Aristocrat was doing brisk business by the time we got there.  Well, it’s noon time, but the waiter there says they get this crowd daily.  For me, Aristocrat (and another established chain restaurant Max’s) is a great “equalizer”.  Nothing fancy here, just plain good old barbecue and local dishes.  You’d be fine to allocate 200 pesos per head for a good meal. And it draws a big crowd from all sections of society.  From a table occupied by a group of students, another by working men and women out on a lunch break, to a group of nuns and yet another group of balikbayans (literally “back to country” Filipinos) having this comfort food.  It is always a yummy meal here in Aristocrat, and it won’t burn a hole in your pockets too.

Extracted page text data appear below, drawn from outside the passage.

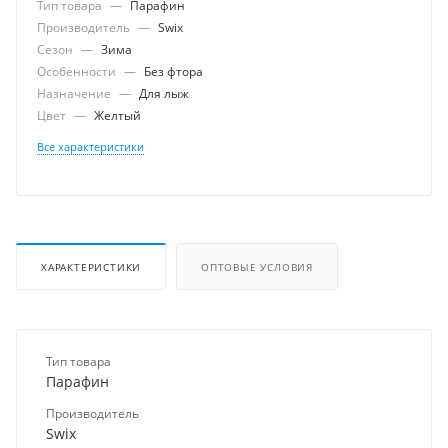
Тип товара
—
Парафин
Производитель
—
Swix
Сезон
—
Зима
Особенности
—
Без фтора
Назначение
—
Для лыж
Цвет
—
Желтый
Все характеристики
ХАРАКТЕРИСТИКИ
ОПТОВЫЕ УСЛОВИЯ
Тип товара
Парафин
Производитель
Swix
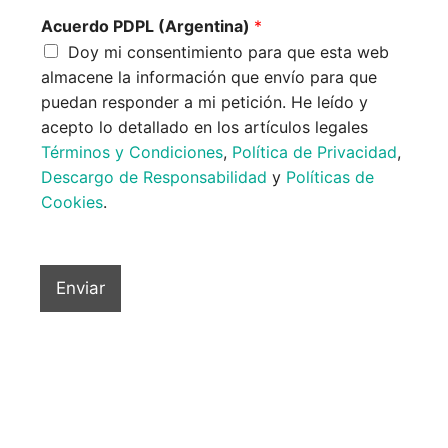
Acuerdo PDPL (Argentina)
*
Doy mi consentimiento para que esta web
almacene la información que envío para que
puedan responder a mi petición. He leído y
acepto lo detallado en los artículos legales
Términos y Condiciones
,
Política de Privacidad
,
Descargo de Responsabilidad
y
Políticas de
Cookies
.
Enviar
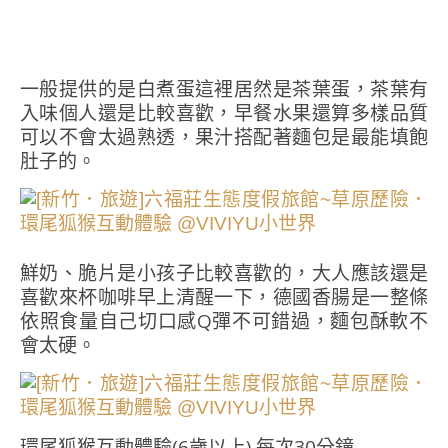
一般提供的是白煮蛋這裡居然是茶葉蛋，茶葉有
入味個人還是比較喜歡，早餐水果還算多樣品質
可以不會太過熟透，果汁搭配著麵包是最能填飽
肚子的。
鮮奶、脆片是小孩子比較喜歡的，大人應該還是
喜歡來杯咖啡早上清醒一下，德國香腸是一整條
依照食量自己切口感Q彈不可錯過，麵包酥軟不
會太硬。
環尾狐猴互動體驗(6歲以上) 每次30分鐘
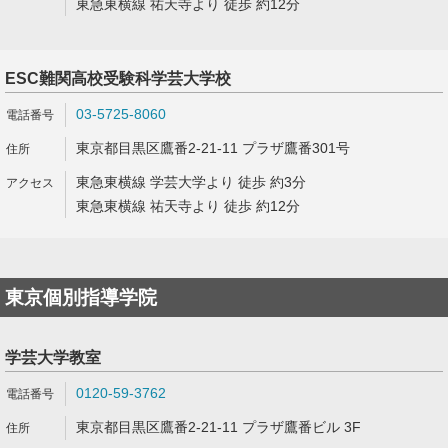
東急東横線 祐天寺より 徒歩 約12分
ESC難関高校受験科学芸大学校
03-5725-8060
東京都目黒区鷹番2-21-11 プラザ鷹番301号
東急東横線 学芸大学より 徒歩 約3分
東急東横線 祐天寺より 徒歩 約12分
東京個別指導学院
学芸大学教室
0120-59-3762
東京都目黒区鷹番2-21-11 プラザ鷹番ビル 3F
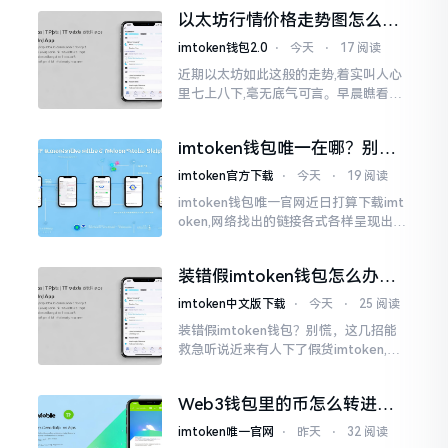
交付安排给协议展开特殊处理
以太坊行情价格走势图怎么看
才不亏钱
imtoken钱包2.0
⋅
今天
⋅
17 阅读
近期以太坊如此这般的走势,着实叫人心
里七上八下,毫无底气可言。早晨瞧看之
际还是一片通红之色,展现出良好的态势,
然而到了下午,那颜色刹那间就改变了,绿
imtoken钱包唯一在哪？别乱
得让人心里直冒慌意。
点，小心假网站
imtoken官方下载
⋅
今天
⋅
19 阅读
imtoken钱包唯一官网近日打算下载imt
oken,网络找出的链接各式各样呈现出乱
糟糟的状态,瞅着都好像是那么一股正确
的样子,然而真的敢于点击一下吗?内心一
装错假imtoken钱包怎么办？
直忐忑不安。我折腾了好些日子
别慌，快卸载，这几招能救急
imtoken中文版下载
⋅
今天
⋅
25 阅读
装错假imtoken钱包？别慌，这几招能
救急听说近来有人下了假货imtoken,心
里必然怦怦一跳。这事物看起来如真品
一式,图标、名字皆仿得极像,然而其中全
Web3钱包里的币怎么转进
是陷阱。
imToken？别慌，三步搞定
imtoken唯一官网
⋅
昨天
⋅
32 阅读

And so, on full stomachs we crossed the street to visit the Malate Church.  Built in 1588 originally as an Augustinian Friar Building, it withstood a number of earthquakes and the February 3-17, 1945 Battle of Manila which left nearly the entire Malate area flattened, with thousands dead from the shelling from American forces and burning from Japanese occupiers.  This centuries-old church was left charred and roofless, and reconstruction began soon after the end of World War II.  At the time we visited, absolutely no one was inside the Church.  All quiet and peaceful . A fitting final stop for our attempt to “waste” four hours around Manila.  Call it the final part of our 7-church Visita Iglesia.  Having done Manila Cathedral and San Agustin Church last week and San Sebastian Church much earlier (hmmm, that last one  shouldn’t count, really), and 4 today (Guadalupe, Sta Ana, Paco and Malate),  I have completed the mandatory 7 Churches for the Visita Iglesia.  But there is this weekend when I plan to visit Binondo , Santa Cruz and Quiapo.  Now wait, that makes 10!  And I am still agonizing whether to include Tondo Church or not.  We’ll see………….no harm in visiting a dozen churches.  Especially churches loaded with history! So , next time you have an extra 4 hours to waste,  why not put it to good use and learn bits of history while doing your spiritual duty?


And if you do have more than 4 hours,  you can cross Roxas Boulevard  from Malate Church and stroll along the Baywalk and wait for the lovely Manila Bay sunset.  Who knows?  You may even work up an appetite again and head back to the Malate Church Square and this time, try the Max’s Fried Chicken just across Aristocrat.  Both are institutions in the Philippine dining scene, so don’t miss them.  Not to worry, you can enjoy budget meals in either one of these 2 eating places, and live to go back again and again.